--- DATA Enclosed Below ---

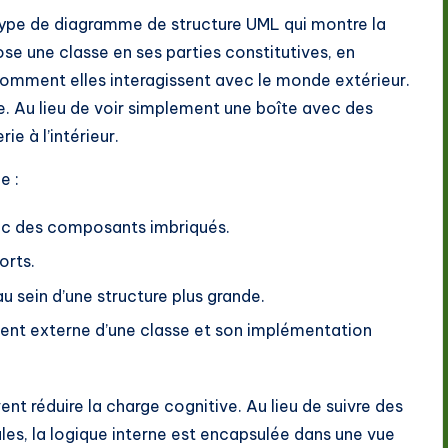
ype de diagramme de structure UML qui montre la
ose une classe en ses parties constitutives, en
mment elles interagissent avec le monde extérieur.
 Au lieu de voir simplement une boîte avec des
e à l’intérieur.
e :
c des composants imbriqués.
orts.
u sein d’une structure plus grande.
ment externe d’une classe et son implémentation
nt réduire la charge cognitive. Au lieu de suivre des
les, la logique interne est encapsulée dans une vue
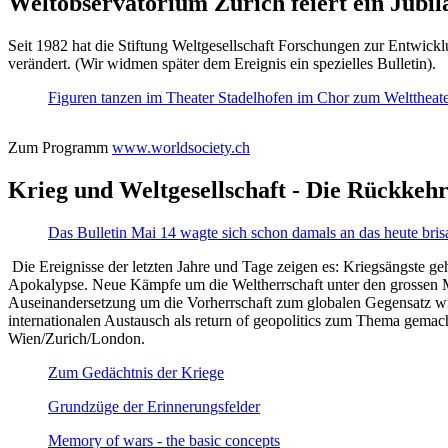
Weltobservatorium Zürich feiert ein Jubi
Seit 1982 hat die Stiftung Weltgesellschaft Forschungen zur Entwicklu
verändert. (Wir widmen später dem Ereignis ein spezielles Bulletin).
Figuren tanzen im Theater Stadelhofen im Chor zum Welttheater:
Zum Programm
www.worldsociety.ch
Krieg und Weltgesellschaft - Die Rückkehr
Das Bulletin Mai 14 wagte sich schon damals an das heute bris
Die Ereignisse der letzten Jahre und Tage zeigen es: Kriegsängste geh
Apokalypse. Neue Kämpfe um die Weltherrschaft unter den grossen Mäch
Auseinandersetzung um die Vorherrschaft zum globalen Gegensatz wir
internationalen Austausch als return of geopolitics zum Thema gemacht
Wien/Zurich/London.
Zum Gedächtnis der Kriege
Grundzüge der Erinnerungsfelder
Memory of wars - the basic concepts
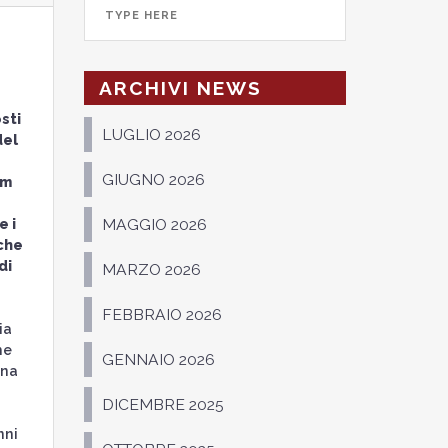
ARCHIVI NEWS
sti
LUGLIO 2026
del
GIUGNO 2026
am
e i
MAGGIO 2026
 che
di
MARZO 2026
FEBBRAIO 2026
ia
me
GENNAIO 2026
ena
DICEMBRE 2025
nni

--- End of Enclosed DATA ---
--- DATA Enclosed Below ---

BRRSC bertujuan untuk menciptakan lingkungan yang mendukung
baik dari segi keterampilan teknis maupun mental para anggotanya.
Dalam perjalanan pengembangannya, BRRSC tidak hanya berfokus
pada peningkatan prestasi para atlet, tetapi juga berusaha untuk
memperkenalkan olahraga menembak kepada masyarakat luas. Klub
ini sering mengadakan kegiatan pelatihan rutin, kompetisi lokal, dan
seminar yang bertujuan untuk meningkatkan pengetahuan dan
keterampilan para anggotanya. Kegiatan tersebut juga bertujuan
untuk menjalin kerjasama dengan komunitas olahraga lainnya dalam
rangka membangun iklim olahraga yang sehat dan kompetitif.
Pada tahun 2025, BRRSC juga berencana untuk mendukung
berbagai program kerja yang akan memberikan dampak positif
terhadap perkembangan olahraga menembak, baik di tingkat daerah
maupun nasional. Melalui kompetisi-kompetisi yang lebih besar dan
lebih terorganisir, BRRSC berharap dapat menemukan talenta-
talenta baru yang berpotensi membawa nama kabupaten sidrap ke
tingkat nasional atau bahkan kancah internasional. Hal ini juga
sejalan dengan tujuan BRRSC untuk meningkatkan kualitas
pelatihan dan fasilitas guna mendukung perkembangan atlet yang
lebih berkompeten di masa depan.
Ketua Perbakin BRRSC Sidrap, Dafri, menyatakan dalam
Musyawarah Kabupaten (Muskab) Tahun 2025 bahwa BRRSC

--- End of Enclosed DATA ---
--- DATA Enclosed Below ---

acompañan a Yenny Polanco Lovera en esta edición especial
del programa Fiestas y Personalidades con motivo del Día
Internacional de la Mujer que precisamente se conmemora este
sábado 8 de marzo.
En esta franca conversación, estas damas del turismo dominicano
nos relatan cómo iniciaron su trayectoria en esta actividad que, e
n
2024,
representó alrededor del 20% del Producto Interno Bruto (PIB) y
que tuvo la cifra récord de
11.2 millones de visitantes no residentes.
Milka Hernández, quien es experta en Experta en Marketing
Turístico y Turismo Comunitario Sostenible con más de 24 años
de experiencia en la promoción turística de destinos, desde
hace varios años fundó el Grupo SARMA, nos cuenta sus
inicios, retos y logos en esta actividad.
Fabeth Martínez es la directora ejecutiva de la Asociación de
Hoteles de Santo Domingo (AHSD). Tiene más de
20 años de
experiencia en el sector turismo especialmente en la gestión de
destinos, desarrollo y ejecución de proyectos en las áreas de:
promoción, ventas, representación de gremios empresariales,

--- End of Enclosed DATA ---

### YOUR INSTRUCTIONS
Copy the stretch of the records above that runs from the line with "hace varios años" through the line with "promoción, ventas, representación". Both end lines belong in the copy, and nothing else does.

### SOLUTION FOR THIS PROBLEM
hace varios años fundó el Grupo SARMA, nos cuenta sus
inicios, retos y logos en esta actividad.
Fabeth Martínez es la directora ejecutiva de la Asociación de
Hoteles de Santo Domingo (AHSD). Tiene más de
20 años de
experiencia en el sector turismo especialmente en la gestión de
destinos, desarrollo y ejecución de proyectos en las áreas de:
promoción, ventas, representación de gremios empresariales,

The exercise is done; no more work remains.